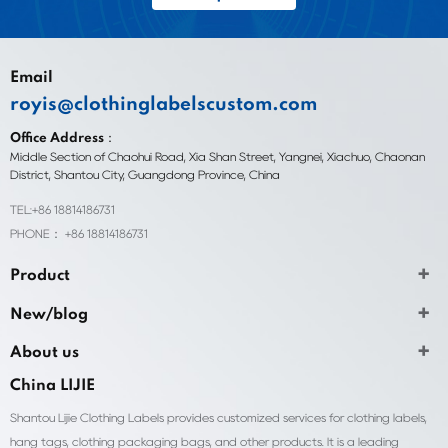
Email
royis@clothinglabelscustom.com
Office Address：
Middle Section of Chaohui Road, Xia Shan Street, Yangnei, Xiachuo, Chaonan
District, Shantou City, Guangdong Province, China
TEL:+86 18814186731
PHONE： +86 18814186731
Product
New/blog
About us
China LIJIE
Shantou Lijie Clothing Labels provides customized services for clothing labels,
hang tags, clothing packaging bags, and other products. It is a leading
= = = = =
| Try it |
Your copy should restate every record word for word and contain no pictures.

| Response |
Email
royis@clothinglabelscustom.com
Office Address：
Middle Section of Chaohui Road, Xia Shan Street, Yangnei, Xiachuo, Chaonan
District, Shantou City, Guangdong Province, China
TEL:+86 18814186731
PHONE： +86 18814186731
Product
New/blog
About us
China LIJIE
Shantou Lijie Clothing Labels provides customized services for clothing labels,
hang tags, clothing packaging bags, and other products. It is a leading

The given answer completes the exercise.